____ Material for this exercise

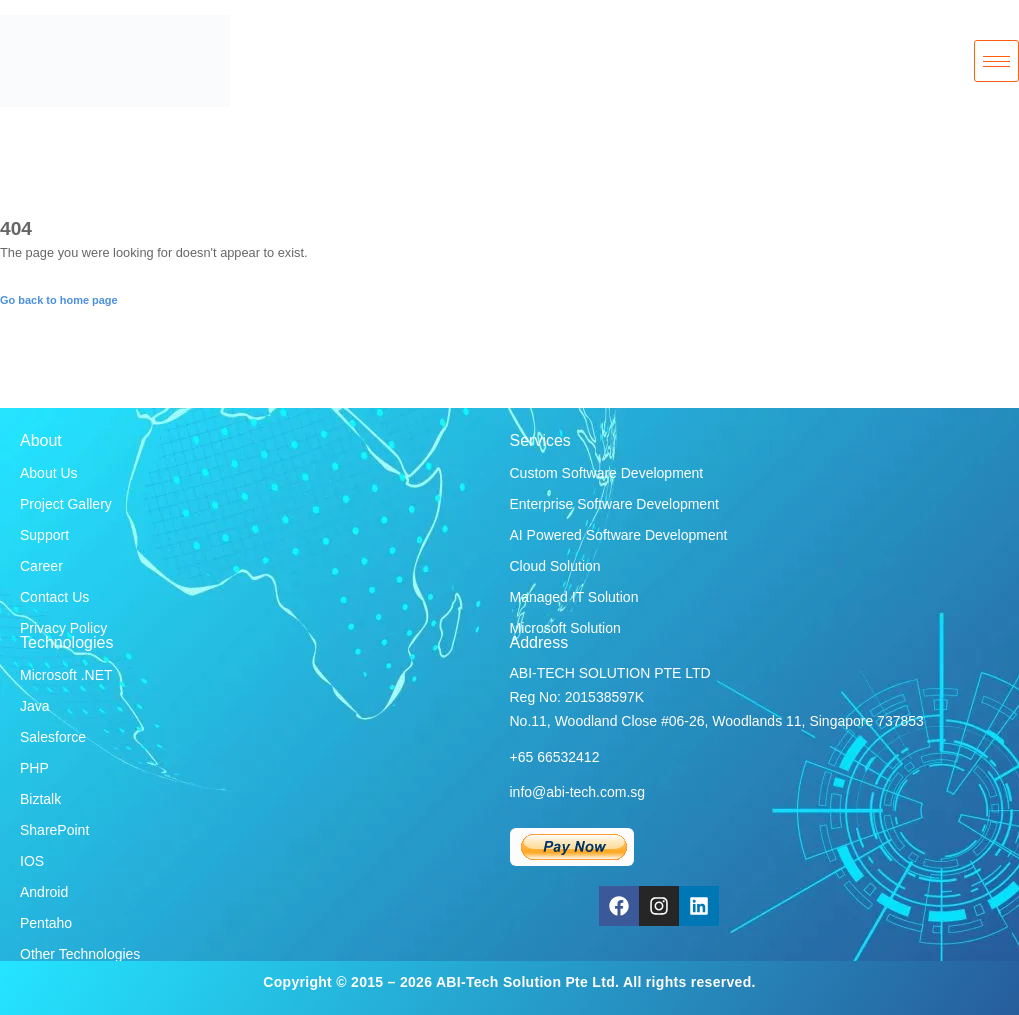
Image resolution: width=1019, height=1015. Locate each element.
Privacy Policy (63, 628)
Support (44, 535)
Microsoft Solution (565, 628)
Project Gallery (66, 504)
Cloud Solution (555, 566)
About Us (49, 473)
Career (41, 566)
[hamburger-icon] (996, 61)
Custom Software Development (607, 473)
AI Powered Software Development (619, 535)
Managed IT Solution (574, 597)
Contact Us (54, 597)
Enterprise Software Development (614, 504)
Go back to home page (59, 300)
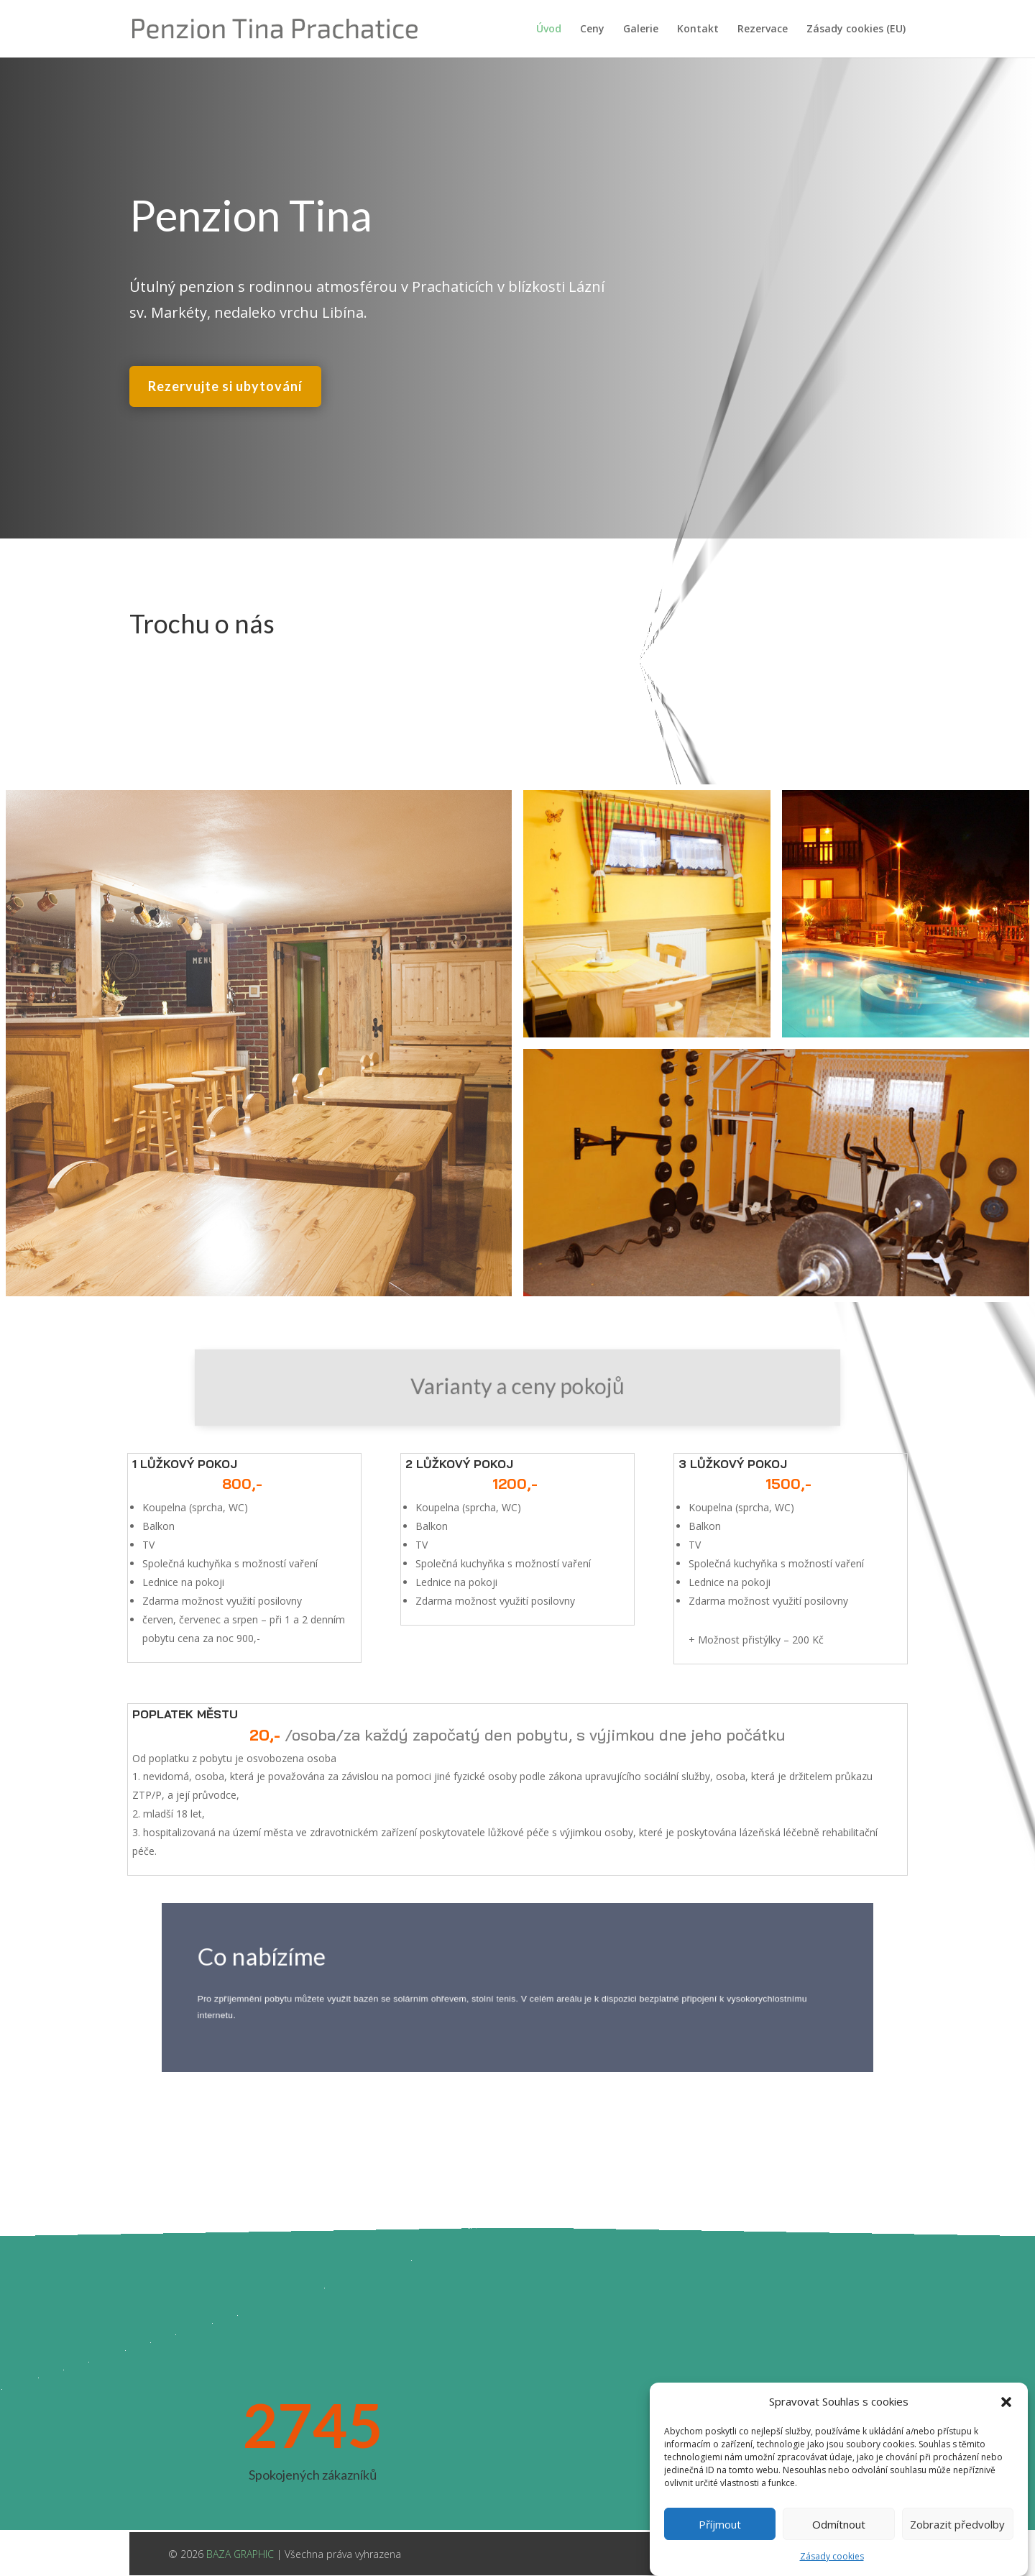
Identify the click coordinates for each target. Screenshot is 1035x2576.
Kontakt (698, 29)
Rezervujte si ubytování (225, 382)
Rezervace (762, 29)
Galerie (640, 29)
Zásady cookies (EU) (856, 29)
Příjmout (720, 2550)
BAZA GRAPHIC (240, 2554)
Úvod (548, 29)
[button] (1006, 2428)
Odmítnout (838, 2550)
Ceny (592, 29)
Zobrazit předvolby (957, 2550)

________

- **The task**
Working from the material above, transcribe it exactly while omitting pictures.

- **Result for this exercise**
Image resolution: width=1019, height=1015. Locate each element.
Privacy Policy (63, 628)
Support (44, 535)
Microsoft Solution (565, 628)
Project Gallery (66, 504)
Cloud Solution (555, 566)
About Us (49, 473)
Career (41, 566)
[hamburger-icon] (996, 61)
Custom Software Development (607, 473)
AI Powered Software Development (619, 535)
Managed IT Solution (574, 597)
Contact Us (54, 597)
Enterprise Software Development (614, 504)
Go back to home page (59, 300)
Identify the click coordinates for each target. Screenshot is 1035x2576.
Kontakt (698, 29)
Rezervujte si ubytování (225, 382)
Rezervace (762, 29)
Galerie (640, 29)
Zásady cookies (EU) (856, 29)
Příjmout (720, 2550)
BAZA GRAPHIC (240, 2554)
Úvod (548, 29)
[button] (1006, 2428)
Odmítnout (838, 2550)
Ceny (592, 29)
Zobrazit předvolby (957, 2550)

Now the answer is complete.